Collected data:
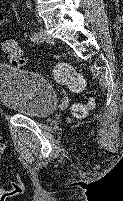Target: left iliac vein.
<instances>
[{"instance_id":"obj_1","label":"left iliac vein","mask_w":123,"mask_h":201,"mask_svg":"<svg viewBox=\"0 0 123 201\" xmlns=\"http://www.w3.org/2000/svg\"><path fill=\"white\" fill-rule=\"evenodd\" d=\"M39 34H40V41L39 42L46 41L49 44L55 43L54 38L51 35L47 34V32L44 29H41Z\"/></svg>"}]
</instances>
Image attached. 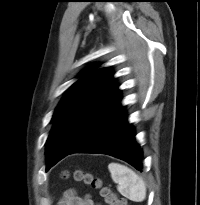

Work instructions: Once the pictures are removed, return the entries exactly as they stand.

Output of the task:
Target: left iliac vein.
<instances>
[{"instance_id":"obj_1","label":"left iliac vein","mask_w":123,"mask_h":201,"mask_svg":"<svg viewBox=\"0 0 123 201\" xmlns=\"http://www.w3.org/2000/svg\"><path fill=\"white\" fill-rule=\"evenodd\" d=\"M39 34H40V41L39 42L46 41L49 44L55 43L54 38L51 35L47 34V32L44 29H41Z\"/></svg>"}]
</instances>
Image attached. 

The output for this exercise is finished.